3 Tips for Effectively Working From Home, From a Full-Timer
Working from home was always my dream. The deep craving I had for freedom from the 9-5 and autonomy to work in my own style drove me to create the deeply satisfying home-based career I now have. But what nobody can really prepare you for is the adjustment period that comes in-between. A deep sense of free fall – the strange combination of exhilaration and dread, of making a leap without knowing where you’ll land- comes after leaving a life you’ve lived for over a decade. Even though I willingly chose to make this change, starting a new life I was forging in the moment was daunting.
I can only imagine how so many of you must feel now, to be forced into the same situation. After speaking with so many friends now working from their own home-based workspaces, I see how my dream to work from home has been a nightmare for many finding themselves suddenly lacking office resources, childcare and socialization with peers. The leap moment I experienced as a triumph might feel to you like you’re falling over the edge. My heart goes out to you. But I promise – you’ll get through it. We’ll get through it together.
I promise – you’ll get through it. We’ll get through it together.
Millions of Americans are working from home (WFH) for the first time. As an entrepreneur, I worked from home evenings for a while before I was able to quit my day job to write full-time. I have experience writing from almost anywhere, in the middle of almost anything – in conference halls, on airplanes, in hotel rooms, at libraries, coffee shops, the in-laws’ basement. That being the case, and since WFH is our collective reality for the foreseeable future, I thought I’d put together the practices I’ve personally found most effective for managing that WFH life. Self-disciplined practices like these make all the difference in how I work in my business, and I hope they help you make the most of your time WFH.
Pick a place and park it
It might feel weird to be in your home space and be expected to work, but it’s part of WFH. It’s kinda in the name. For an effective start, pick one place to designate as your work area – preferably where you can sit comfortably and properly in an actual chair at an actual work surface.
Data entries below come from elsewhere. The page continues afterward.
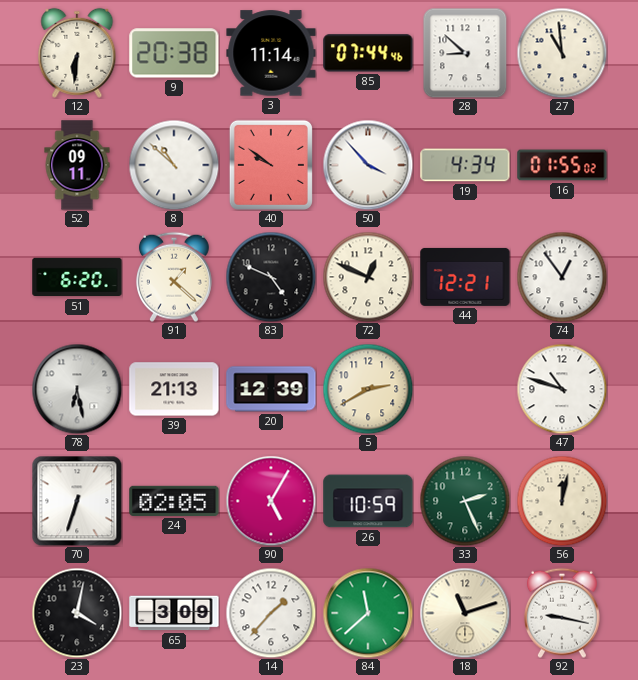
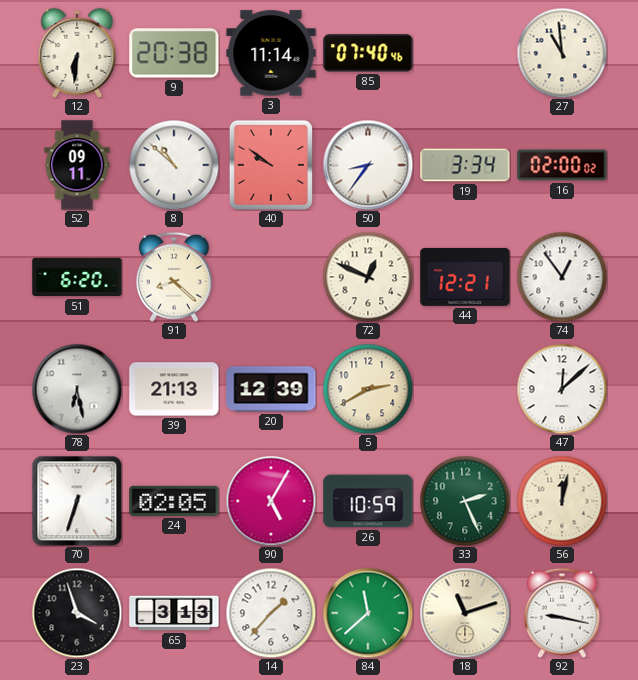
85: 07:44 -> 07:40
28: 8:52 -> none
50: 3:53 -> 8:36
19: 4:34 -> 3:34
16: 01:55 -> 02:00
91: 1:22 -> 8:22
83: 4:49 -> none
47: 10:48 -> 12:08
23: 4:02 -> 3:57
65: 3:09 -> 3:13
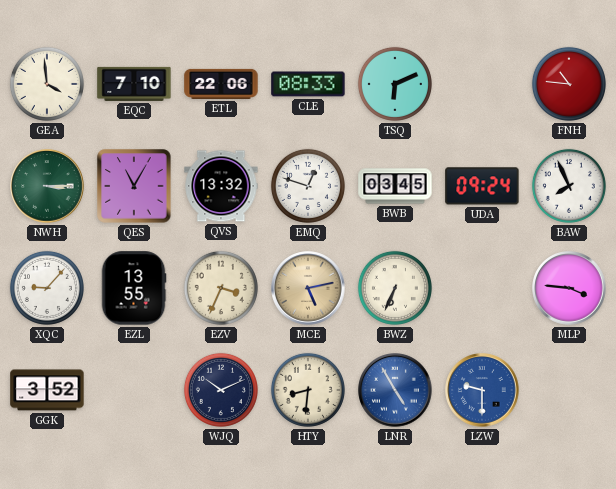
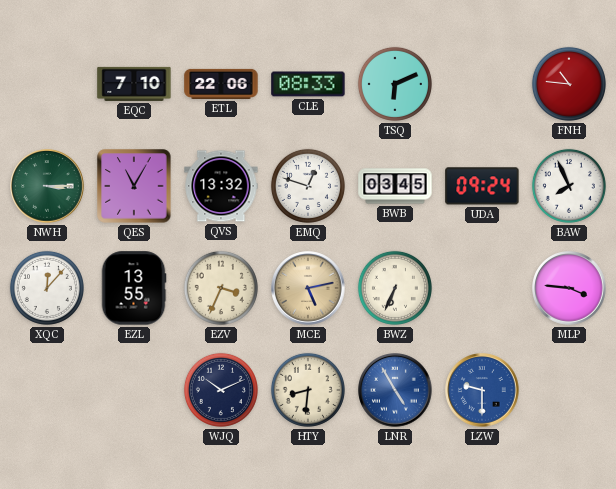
GEA: 3:59 -> none
XQC: 9:07 -> 12:07
GGK: 3:52 -> none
If you don’t have a spare room with a desk or table, a dining room table works nicely. Get your laptop and settle in – welcome to your new workstation. Establishing an area where you can mentally separate being ‘at work’ from regular home life is a very effective psychological hack that will improve your ability to focus. The couch, the bed, the big comfy chair with your cat in your lap are great for restful times, but not as much while you’re trying to get work done. Set a workstation boundary early on, and your more focused mind will thank you for it.
Figure out your working style
Are you the kind of person who can sit and work for hours without getting up? Or do you work intensely in short bursts with breaks throughout the day? Do you feel more focused early in the morning, at midday, or after lunch? Answering these questions will help you determine your optimal working style. WFH for those with less experience is already rife with opportunity for distraction (more on that in a sec), so you want to make the most of the day by getting sh*t done in a way that optimizes your own brain’s physiological needs. If you’re foggy in the mornings, use those hours to do basic data entry or answer simple emails. If you know your energy droops in the afternoon, front load your workday so you get the most important work done in the morning when you’re alert.
Chatty spouses, rambunctious children, needy furkids, Netflix, Facebook, Instagram, Pinterest, TikTok, household chores… What do these all have in common? They’re distracting AF to the WFH crew. Even the most self-disciplined among us has gotten sideswiped by our own good intentions because after we decided to ‘just throw a load of laundry in real quick,’ before we know what’s happened we’re tits up on the couch with Marvelous Mrs. Maisel. IT’S HARD. Distractions are by and large one of the biggest pitfalls of WFH, because 95% of them are self-inflicted.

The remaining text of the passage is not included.